Whilst I was replacing all of the circuit breakers, I also decided to completely rewire all of the major components in the battery room so as to neaten up all of the wiring. The solar power system had been developed over a number of years and so a complete rewire of the battery room for neatness was probably due. I did underestimate the amount of time that it would take to complete that project which ended up being about ten hours over two late nights. With these sorts of occasional projects, it can be very hard to know how long it will take to complete. The results look good, although they may be incomprehensible to most people!
|The battery room was rewired this week|
For the past two days it has rained. I’m very happy to see that wet stuff falling from the sky. So much rain has fallen, that the very large and empty 33,500 litre (8,850 gallons) water tank has even begun the long process of refilling.
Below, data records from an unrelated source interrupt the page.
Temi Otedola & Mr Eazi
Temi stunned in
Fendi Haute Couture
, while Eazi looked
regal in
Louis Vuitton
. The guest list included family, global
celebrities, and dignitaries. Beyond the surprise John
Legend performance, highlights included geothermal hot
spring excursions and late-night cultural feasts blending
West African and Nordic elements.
|The rain has fallen heavily over the past few days and the water tanks are filling rapidly|
The swale which collects any and all water runoff has filled this week. A swale is the fancy name for a ditch which collects water and allows that water to infiltrate into the soil. The two willow trees in the swale were very happy to receive a good drink.
|The swale even began to fill this week with water running off hard surfaces|
In preparation for the new solar panels I also cemented the steel post into the ground and unfortunately, it rained before I could complete painting the dark grey top coat.
|A steel post to the left of the existing solar panels was cemented into the ground over the past few days|
I thought that it may be useful for readers to see how I can quickly tell whether any post is exactly vertical. For about two decades now, I have used a yellow plastic post and pipe level. It is a very handy tool as it has two spirit levels both of which indicate whether the post is exactly vertical.
|A post and pipe level with two plastic spirit levels is used to ensure that any post is installed in a vertical position|
With the heavy rain, the concrete pipe / culvert which directs water onto the newly planted fern gully flowed today!
|The concrete pipe / culvert which directs water onto the newly planted fern gully flowed today|
And that flowing water travelled exactly along the line of the recently planted ferns.
|The flowing water travelled exactly along the line of the recently planted ferns|
The temperature outside now at about 5.30pm is 11.5’C (52.7’F). So far this year there has been 210.0mm (8.3 inches) which is up from last week’s total of 190.2mm (7.5 inches).